Karnataka and Gujarat are the Indian states making the most progress in overall preparedness and commitment in the transition to clean electricity. While Rajasthan and Tamil Nadu need to improve the readiness of their power systems, Bihar, Uttar Pradesh, and West Bengal must utilise more of their renewable energy potential, a new joint report from the Institute for Energy Economics and Financial Analysis (IEEFA) and Ember shows.
The report analyses 16 Indian states, which together account for 90% of the country’s annual power requirement, across four dimensions. The dimensions track a state’s preparedness to shift away from fossil-fuel-based power, its ability to incentivise greener market participation, its power system’s reliability and its policies pushing for power sector decarbonisation. Based on this analysis, the report authors devised the States’ Electricity Transition (SET) scoring system, which measures the performance of the different states in the transition to clean electricity.
“India’s revised Nationally Determined Contribution (NDC) targets have put the country on the right path for transitioning its electricity sector. To achieve those targets, the centre now needs the cooperation of the states to move faster in their clean electricity transitions. This means states redoubling their efforts to walk the electricity transition pathway, and both central and state governments tracking progress and taking corrective measures as required,” says the report’s co-author Vibhuti Garg, Director, South Asia, IEEFA.
The report outlines focus areas for states to improve their preparedness for transition, such as exploiting wind and solar generation potential and deploying more energy storage solutions, such as batteries and pumped hydro, for better renewable energy integration.
“Bihar, Uttar Pradesh and West Bengal have work to do to strengthen their clean electricity transition performances. These three states should maximise their renewable energy generation potential, and at the same time increase their commitment to moving away from fossil-fuels-based electricity,” says co-author Saloni Sachdeva Michael, Energy Analyst, IEEFA.
Apart from ramping up renewable energy capacity and storage, the report recommends that states take a multi-dimensional approach towards the clean electricity transition, which includes efforts on the demand side.
With more renewable energy coming online, the report also recommends states focus more on strengthening their power systems.
“Even the long-considered front-runners of adding renewable energy capacity, Rajasthan and Tamil Nadu, have to improve the readiness of their power ecosystems for a clean electricity transition,” says co-author Aditya Lolla, Senior Electricity Policy Analyst, Ember.
“State energy departments also need to strengthen electricity infrastructure for better integration of renewables. In addition to managing the demand and supply of electricity, ensuring effective utilisation, monitoring, and tracking of electrons is also very important,” he adds.
Further, according to Lolla, introducing private sector participation and competition would bring more capital and management expertise into the electricity sector. This will help enhance operational efficiency and increase accessibility and affordability.
The report highlights increasing states’ participation in green market mechanisms as a key element to the clean electricity transition.

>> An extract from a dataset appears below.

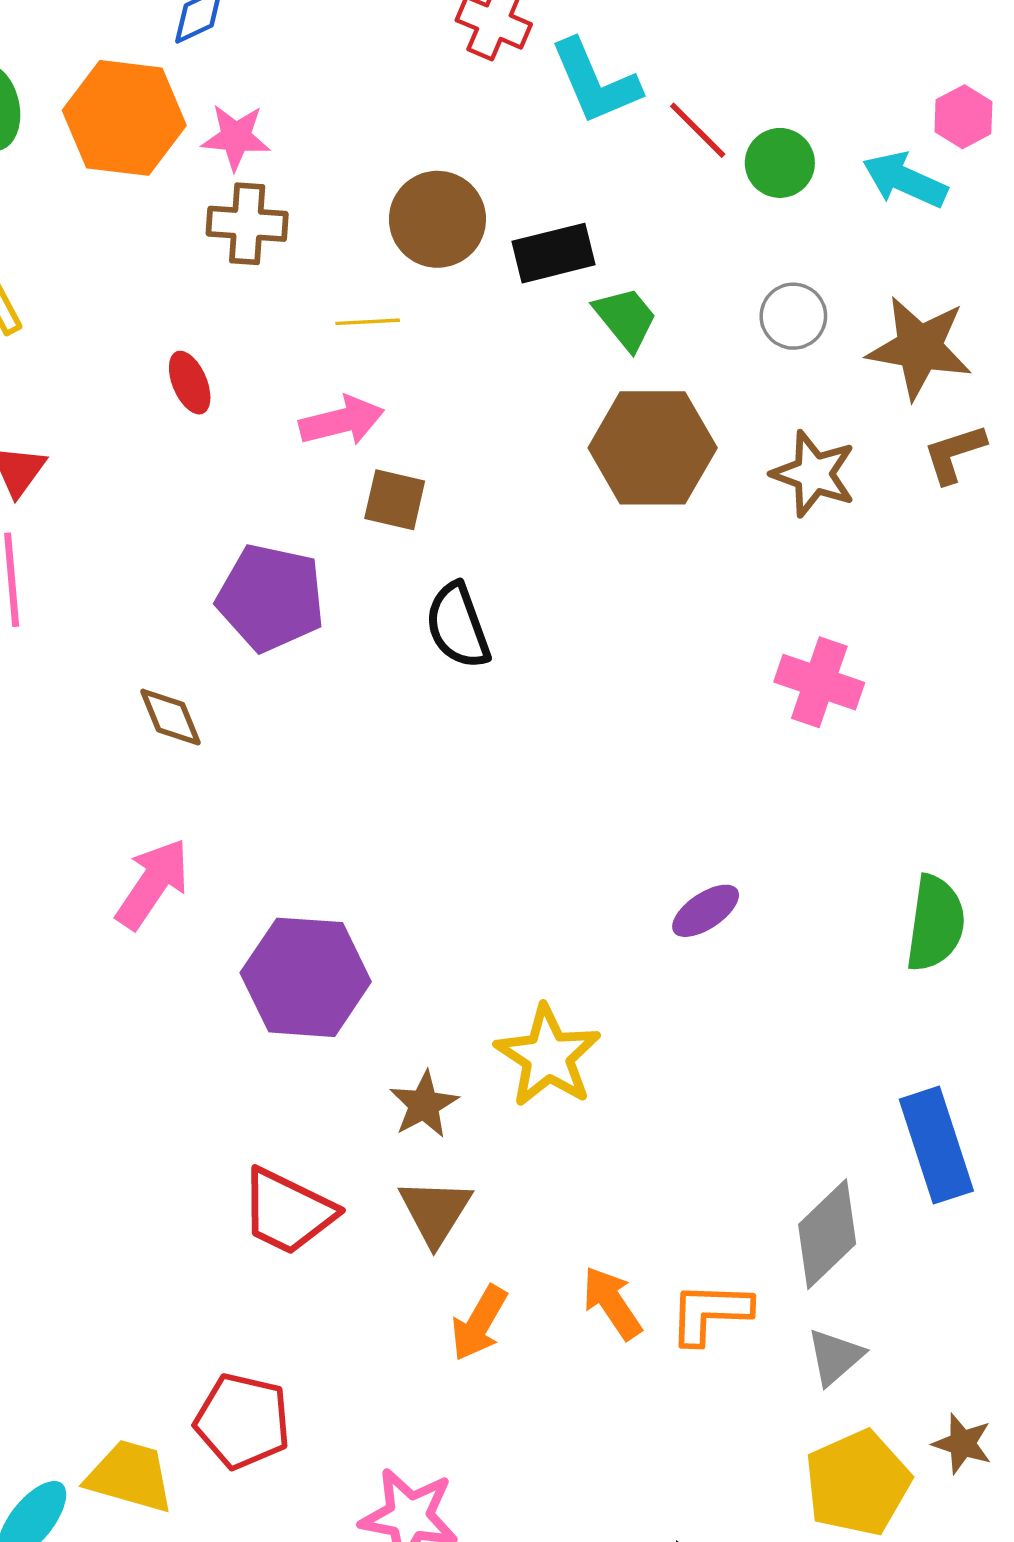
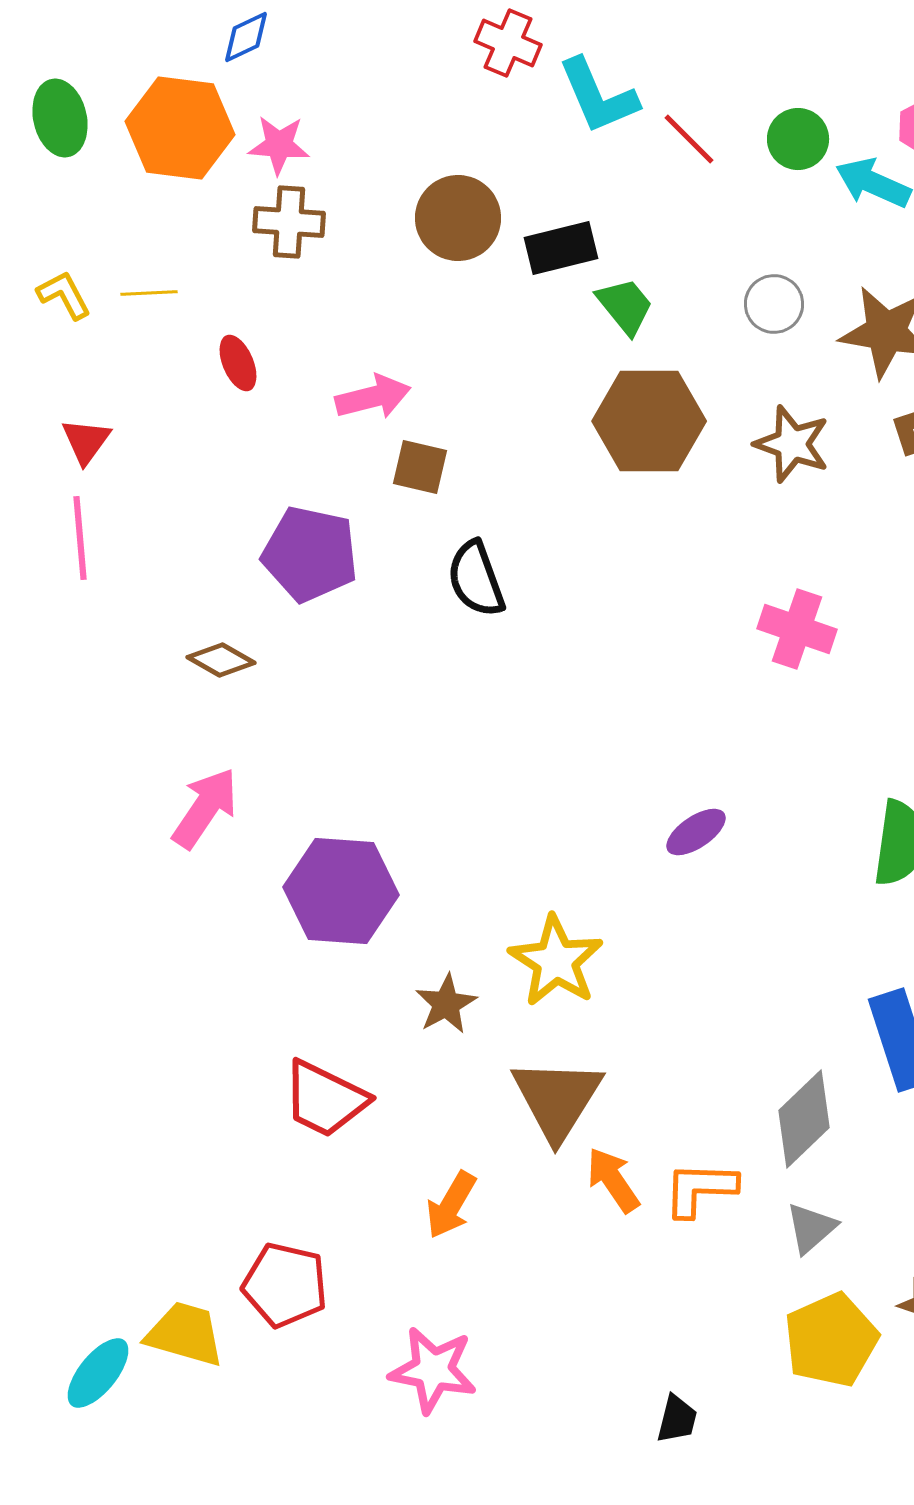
green circle: (780, 163) -> (798, 139), moved
yellow line: (368, 322) -> (149, 293), moved
brown diamond: (171, 717) -> (221, 660), turned -38
brown triangle: (435, 1212) -> (557, 1099), moved, size x1.4
orange arrow: (479, 1323) -> (451, 1205), moved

“We found limited participation of states in green market mechanisms like the Green Day Ahead Market (GDAM), Green Term Ahead Market (GTAM) and more,” says Sachdeva Michael.
“Developing a more robust market is an opportunity to support states with low renewable energy potential. To achieve this, states need to take urgent actions like removing banking restrictions and allowing banking of renewable energy not just monthly but also quarterly and yearly, especially for wind generation,” she adds.
The report also highlights that innovative bilateral financial markets mechanisms like Virtual Power Purchase Agreements (VPPA) and Contracts for Difference (CfD) have huge potential to open up the market and give buyers and regulators the required assurance on handling intermittent renewable energy generation.
Another key aspect where states can do better is data availability and transparency. To monitor progress effectively and course-correct when necessary, the report calls for data availability and transparency improvement.
Also, the report finds that the states need to develop a more holistic and circular approach towards handling solar panel, battery and electric vehicle waste. This will become even more crucial as India sets up new manufacturing units under the ‘Atmanirbhar Bharat’ (self-reliant India) scheme.
Finally, the report highlights that several states must also bridge the gap between the intent of their electricity transition policies and their implementation.